The water pressure must be high enough to enable injection upstream of the mixing valve or preheat exchanger. The portion of wash water injected upstream of the crude preheat exchangers
should enter on the discharge of the crude charge pump. Injection into the pump suction can lead to
a creation of very stable emulsions, especially in the case of using a multi-stage pump.
Mixing Valve
Mixing valve is located immediately upstream of the desalter. The valve is provided to ensure good
contact between wash water and the crude oil. The valve should be designed properly to achieve high
mixing efficiency but avoiding a tight emulsion of oil and water. Normally 25 psi pressure drop across
the mixing valve and desalting unit is specified. The desalter vendor should be consulted for the
pressure drop requirement, since for some crude oils this value may be reduced.
Desalter Operating Pressure
It is not essential for desalter operation that pressure be controlled. However, for efficient operation,
pressure variations of short duration should be avoided. The pressure should be maintained at a level
adequate to suppress vaporization. The operating pressure of the desalter is normally specified at 1
bar above the total vapour pressure of the crude oil and water at the maximum operating
temperature in the desalter.
Treated product specification
The treated crude product specification should include maximum acceptable limits for BS & W and
salt content. Additionally the maximum acceptable oil content of the effluent water must be specified.

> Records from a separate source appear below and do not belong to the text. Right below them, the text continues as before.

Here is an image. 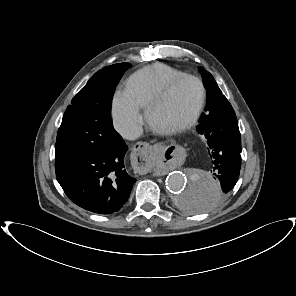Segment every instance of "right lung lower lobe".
Masks as SVG:
<instances>
[{
	"label": "right lung lower lobe",
	"mask_w": 296,
	"mask_h": 296,
	"mask_svg": "<svg viewBox=\"0 0 296 296\" xmlns=\"http://www.w3.org/2000/svg\"><path fill=\"white\" fill-rule=\"evenodd\" d=\"M124 141L112 149L87 152L55 162L56 178L69 199L97 214L118 212L136 179L124 165Z\"/></svg>",
	"instance_id": "obj_1"
}]
</instances>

This is normally in terms of ppm and the value depends on the acceptable limit to any downstream
effluent plant or local authority regulation for effluent waters or injection water (in case of water is
injected to reservoir via water injection wells)
It should be noted that if the specifications for water and sediment content of treated crude and oil
content of effluent water are too stringent emulsifying chemical may have to be injected to achieve
the required levels.
Desalter Residence Time
A minimum residence time typically 10 – 30 minutes for preliminary desalter sizing. It depends on the
inlet crude oil quality and operating temperature. The desalter size is largely dependent on the
electric grids dimension and arrangement, hence the manufacturer shall be consulted for the final size
Two Stage Desalting
Figure 6 below is a schematic of a two-stage desalting system with dilution water recycling capability.
This system is similar to the dehydrator and desalter system described in the previous section. The
only difference is that fresh water is injected upstream of the 2nd stage. The water removed from the
2nd stage is pumped back to the 1st stage to extract the salt in the crude inlet of the 1st desalter. The
addition of this recycle reduces the dilution water requirement compared to a single-stage dehydrator
and desalter system. If further desalting is needed, it is possible to add more stages in a similar
manner.
Figure 6. Two Stages Desalting
Since desalter is typically operated at high temperature (above 40 oC), hence before the crude oil is
exported, it normally needs to be cooled to avoid vaporization during transport and storage. Stabilized
crude is typically stored at ambient temperature. Figure 6 shows the oil outlet of desalter is utilized to
pre-heat the inlet oil. This configuration is sometime considered to minimize the heating medium
requirement of the main heat exchanger.